◆ Material for the task ◆
BEGIN
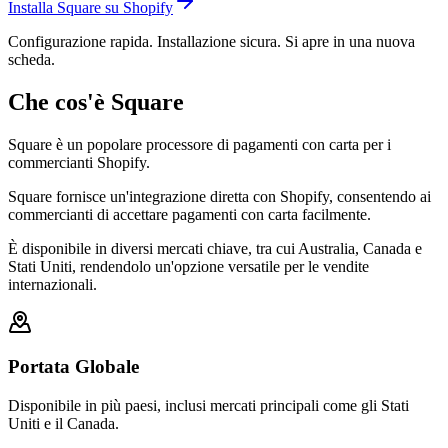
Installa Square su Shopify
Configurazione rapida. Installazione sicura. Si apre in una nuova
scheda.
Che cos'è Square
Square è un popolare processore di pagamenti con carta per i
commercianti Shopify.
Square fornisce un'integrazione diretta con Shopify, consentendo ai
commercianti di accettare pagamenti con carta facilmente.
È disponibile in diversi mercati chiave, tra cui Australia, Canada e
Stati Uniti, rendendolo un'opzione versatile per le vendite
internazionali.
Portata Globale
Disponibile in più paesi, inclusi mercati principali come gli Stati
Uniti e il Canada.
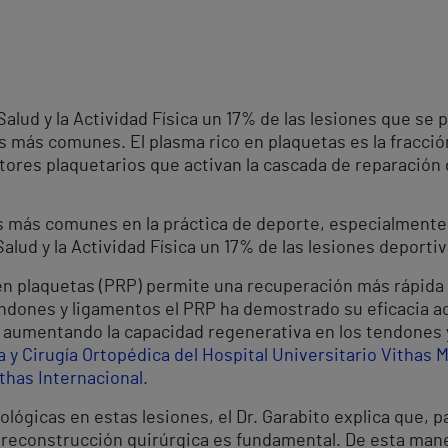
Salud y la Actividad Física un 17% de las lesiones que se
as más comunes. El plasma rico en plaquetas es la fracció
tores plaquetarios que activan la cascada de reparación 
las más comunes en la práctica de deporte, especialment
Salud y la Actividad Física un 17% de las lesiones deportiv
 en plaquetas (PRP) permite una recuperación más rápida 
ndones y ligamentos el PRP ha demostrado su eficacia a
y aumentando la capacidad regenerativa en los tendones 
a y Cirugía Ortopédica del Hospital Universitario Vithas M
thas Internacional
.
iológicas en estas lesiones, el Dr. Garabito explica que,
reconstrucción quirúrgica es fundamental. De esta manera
END
BEGIN
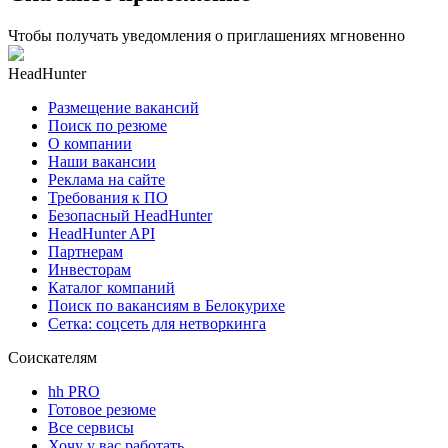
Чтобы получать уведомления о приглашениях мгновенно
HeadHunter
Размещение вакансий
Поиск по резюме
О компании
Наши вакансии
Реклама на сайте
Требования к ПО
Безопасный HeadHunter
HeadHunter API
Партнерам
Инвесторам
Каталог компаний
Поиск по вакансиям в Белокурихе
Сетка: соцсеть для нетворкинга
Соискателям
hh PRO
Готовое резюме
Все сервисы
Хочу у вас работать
END
◆ Aim of the task ◆
All that is wanted is a faithful reproduction of the line above with "commercianti Shopify.", the line with "Portata Globale", and every line in between.

◆ Answer below ◆
commercianti Shopify.
Square fornisce un'integrazione diretta con Shopify, consentendo ai
commercianti di accettare pagamenti con carta facilmente.
È disponibile in diversi mercati chiave, tra cui Australia, Canada e
Stati Uniti, rendendolo un'opzione versatile per le vendite
internazionali.
Portata Globale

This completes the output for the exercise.